_What is expected_
Beginning with the line that holds "How to adjust the resolution", write out the remaining lines of the material exactly, the last line included.

Input data: Begin

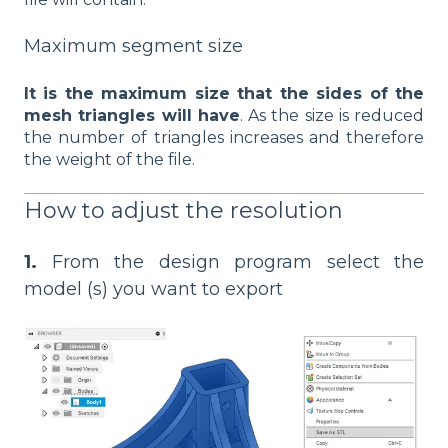
Maximum segment size
It is the maximum size that the sides of the
mesh triangles will have
. As the size is reduced
the number of triangles increases and therefore
the weight of the file.
How to adjust the resolution
1.
From the design program select the
model (s) you want to export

Input data: End

_Response area_
How to adjust the resolution
1.
From the design program select the
model (s) you want to export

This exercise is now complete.